AI language models can exceed PNG and FLAC in lossless compression, says study

@FlickOfTheBean@beehaw.org · 1 year ago

AI language models can exceed PNG and FLAC in lossless compression, says study

@EdgeOfToday@lemm.ee · 1 year ago

With a neural network, you wouldn’t be able to mathematically prove that the signal is perfectly recovered 100% of the time for all possible inputs. That is the case with PNG and FLAC. If you’re just listening to music and need a good compression ratio, then sure, it won’t be a big deal if a couple of bits are wrong. But that’s also why we have lossy compression. If the goal is to make signal degradation imperceptible to a human, then you could get a much better compression ratio using neural networks. If it’s truly critical that the signal isn’t corrupted, it would probably be better to just use the original method.

astraeus · 1 year ago

Seems like another “hey, what if we used LLMs for this” scenarios. It might be more effective, but exactly how many more resources are being used to make it do the same work as current compression algorithms? Effective doesn’t mean efficient and I think for lossless applications efficient is truly more important.

Butterbee (She/Her) · 1 year ago

A LOT. You can barely run 13b parameter models on a 24gb gfx card and outputs are like a page or so of text. Translate that over to audio and it would have to be broken down into discrete chunks that the model could use as “prompts” to output a section of audio that fit into the models available output. It might compress better, but it would be exceedingly painful and slow to extract even on AI focused cards. And it would use OODLES of watts to get just a little bit better than flac.

@abhibeckert@beehaw.org · edit-2 1 year ago

13b parameters works out to about 9GB. You need a bit more than that since it needs more than just the model in memory, but at 24GB I’d expect at least half of it to go unused.
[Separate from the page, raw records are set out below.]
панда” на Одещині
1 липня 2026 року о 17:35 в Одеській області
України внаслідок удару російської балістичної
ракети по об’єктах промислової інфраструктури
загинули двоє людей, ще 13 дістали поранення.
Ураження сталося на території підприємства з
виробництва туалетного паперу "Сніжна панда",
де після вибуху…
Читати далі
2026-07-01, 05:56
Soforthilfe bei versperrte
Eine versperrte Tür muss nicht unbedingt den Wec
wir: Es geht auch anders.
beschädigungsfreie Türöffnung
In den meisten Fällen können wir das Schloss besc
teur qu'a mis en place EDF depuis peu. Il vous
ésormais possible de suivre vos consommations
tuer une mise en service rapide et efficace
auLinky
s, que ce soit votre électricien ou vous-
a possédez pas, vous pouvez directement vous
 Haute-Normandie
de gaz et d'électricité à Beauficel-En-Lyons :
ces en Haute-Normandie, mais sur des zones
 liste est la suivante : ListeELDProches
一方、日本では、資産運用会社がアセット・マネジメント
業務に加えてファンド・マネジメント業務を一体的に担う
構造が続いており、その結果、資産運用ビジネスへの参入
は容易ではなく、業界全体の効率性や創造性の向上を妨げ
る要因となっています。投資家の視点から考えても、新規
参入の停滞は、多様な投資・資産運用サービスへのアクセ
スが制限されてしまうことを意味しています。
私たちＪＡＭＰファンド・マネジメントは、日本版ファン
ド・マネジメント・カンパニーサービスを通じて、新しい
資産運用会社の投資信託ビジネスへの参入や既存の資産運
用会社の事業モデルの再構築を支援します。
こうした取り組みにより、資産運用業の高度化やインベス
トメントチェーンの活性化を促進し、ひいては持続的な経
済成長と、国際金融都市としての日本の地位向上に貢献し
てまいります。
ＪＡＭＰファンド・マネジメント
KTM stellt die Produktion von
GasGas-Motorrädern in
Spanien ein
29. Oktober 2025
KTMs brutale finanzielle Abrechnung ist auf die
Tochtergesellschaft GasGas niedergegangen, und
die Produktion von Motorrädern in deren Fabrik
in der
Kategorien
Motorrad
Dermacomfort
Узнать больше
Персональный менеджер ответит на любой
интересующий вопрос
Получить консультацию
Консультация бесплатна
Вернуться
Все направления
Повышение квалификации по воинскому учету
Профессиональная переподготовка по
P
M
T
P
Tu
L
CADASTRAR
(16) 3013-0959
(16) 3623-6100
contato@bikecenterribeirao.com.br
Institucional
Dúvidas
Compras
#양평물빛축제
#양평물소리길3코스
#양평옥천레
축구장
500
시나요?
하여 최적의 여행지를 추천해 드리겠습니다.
And memory doesn’t use much power at all by the way. LPDDR4 uses something like 0.3 watts while actively reading/writing to it.

The actual computations use more, obviously, but GFX cards are not designed for this task and while they’re fast most of them are also horribly inefficient.

I run 13b parameter models on my ultra portable laptop (which has a small battery, no active cooling (fanless) and no discrete GPU). It has 16GB of RAM not GPU memory - RAM, and I’m running a full operating system, web browsers, etc a the same time. Models like llama2, stable diffusion, etc get perfectly usable performance without using much battery at all (at a guess, single digit watts while performing the calculations).

There is efficient hardware now and there will be even more efficient hardware in the future. My laptop definitely isn’t designed to run these models and on top of that the models aren’t designed to run on a laptop either. There’s plenty more optimisation work to be done in the years to come.

Butterbee (She/Her) · 1 year ago

Ok, it’s been a while since I tried running a language model so I might have been thinking of the 30b models that were showing up at the time. The point remains though that this thing they were running would be well beyond hardware generally available and completely impractical for realtime use. Like… why would you do all that when flac and png are good enough. It is far cheaper and uses less power to accommodate the slightly less compressed files.

@christophski@feddit.uk · 1 year ago

Ok but what if we used LLM AND blockchain for this

@ezures@lemmy.wtf · 1 year ago

Im sure we can squeeze an nft in there somewhere

@christophski@feddit.uk · 1 year ago

S m a r t c o n t r a c t s

astraeus · 1 year ago

Our company has been looking for a brilliant innovator like you, how would you like to apply for a new position called professional cool sounding tech peddler, I mean director of creative technology?

@christophski@feddit.uk · 1 year ago

I want 200k and 30% of the company

astraeus · 1 year ago

Best I can do is $125k and $300k in company stock over 4 years

@person594@feddit.de · 1 year ago

That isn’t really the case; while many neural network implementations make nondeterministic optimizations, floating point arithmetic is in principle entirely deterministic, and it isn’t too hard to get a neural network to run deterministically if needed. They are perfectly applicable for lossless compression, which is what is done in this article.

@CanadaPlus@lemmy.sdf.org · 1 year ago

It sounds like the actual compression isn’t taking place within the neural net here, though.